When I went out last to the Skeptics Society meeting in Pasadena, I had to apologize to the presenter for my difficult questions. My three sites (Love Returns here at WordPress, and the philosophical treatise at the original everdeepening) are not random ruminations, but develop messages. In interacting with other intellectuals, I tend to drive conversation into those oceans of meaning.

The challenge is their eclectic foundations: physics, philosophy, theology, spirituality, sociology, politics, and psychology. I have been blessed to live in an era during which people exploring at the edges of those fields have been nibbling at each other’s cheese, so to speak. Unfortunately, those feasting on the resources established to support mainstream thinking have also become adept at avoiding discussion of alternatives.

But I am proud of the body of work I have amassed, and believe that it deserves consideration. Since I earn enough to make ends meet, I’ve decided to finance that process through Stumble Upon.

It’s bracing. I set up two campaigns, one pointing at Love Returns and the other to the New Physics page here. I went in pretty hard, setting up to spend $100 a week. In both cases, I decided to target under-forty audiences, expecting that they would be more open to new ideas.

I was warned when I established the advertising campaign for my books. Click-through rates are about 3%. So while views on my sites have indeed mushroomed, only about one in twenty appear to actually click through to read the development outlined in the initial page.

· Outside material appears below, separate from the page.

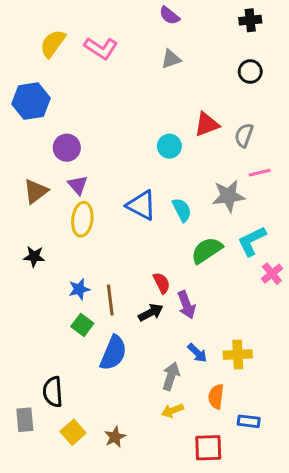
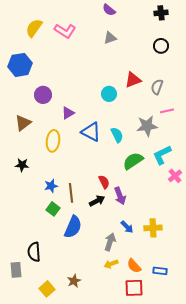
purple triangle: (78, 185) -> (68, 113), moved, turned 40
orange semicircle: (216, 396) -> (134, 266), moved, turned -49
yellow square: (73, 432) -> (47, 289), moved

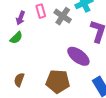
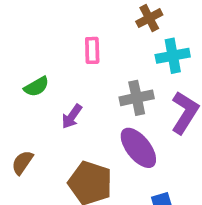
gray cross: (63, 16) -> (137, 98), moved, turned 30
purple arrow: (21, 18) -> (72, 116), moved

Feedback is limited, much as it is here. New Physics has gotten three likes in 300 views. Love Returns four likes and five dislikes in 500 views. I’m actually surprised that it’s that positive: the target audience are Christians, and I was expecting dogmatism to push the dislikes far higher.

When I was in my first year here, I had a couple of visitors from the Philippines start at the very first post and walk all the way through my blog. That hasn’t happened in either of my Stumble Upon campaigns. People pick and choose their content, based upon the thumbnails on the anchor page.

But people are looking. I can’t maintain $100 a week, given that I’ve got $100 a month already in outlay here and at Wistia for the video feed at Love Returns. I’m not expecting anybody to contact me to ask me to come speak to them. But I think that I’m getting enough click-through activity that I’ll keep it going at about half the current outlay. That corresponds to 1000 views a month between the two campaigns. We’ll see if it tails off at some point.